(Records provided begins)
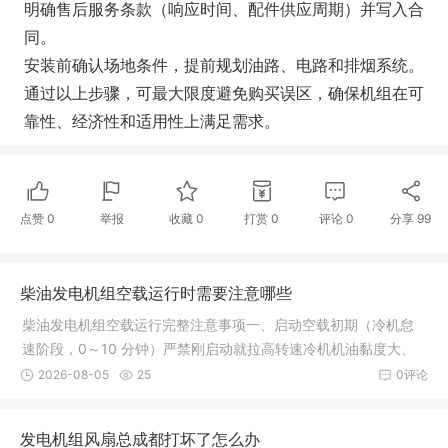
明确售后服务条款（响应时间、配件供应周期）并写入合
同。
安装前确认场地条件，提前规划油路、电路和排烟系统。
通过以上步骤，可最大限度避免购买误区，确保机组在可
靠性、经济性和适用性上满足需求。
点赞
0
举报
收藏
0
打赏
0
评论
0
分享
99
‌柴油发电机组空载运行时需要注意哪些
柴油发电机组空载运行完整注意事项一、启动空载初期（冷机怠
速阶段，0～10 分钟）严禁刚启动就拉高转速冷机机油黏度大、
各摩擦副润滑未建立，直接猛踩油门提速，易造成曲轴、轴瓦、
2026-08-05
25
0评论
活塞磨损加剧。新机 / 大修机组尤
发电机组风扇总成都打坏了怎么办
(Records provided ends)
Problem – Give the entries above again, exactly as written and free of images.

Task result –
明确售后服务条款（响应时间、配件供应周期）并写入合
同。
安装前确认场地条件，提前规划油路、电路和排烟系统。
通过以上步骤，可最大限度避免购买误区，确保机组在可
靠性、经济性和适用性上满足需求。
点赞
0
举报
收藏
0
打赏
0
评论
0
分享
99
‌柴油发电机组空载运行时需要注意哪些
柴油发电机组空载运行完整注意事项一、启动空载初期（冷机怠
速阶段，0～10 分钟）严禁刚启动就拉高转速冷机机油黏度大、
各摩擦副润滑未建立，直接猛踩油门提速，易造成曲轴、轴瓦、
2026-08-05
25
0评论
活塞磨损加剧。新机 / 大修机组尤
发电机组风扇总成都打坏了怎么办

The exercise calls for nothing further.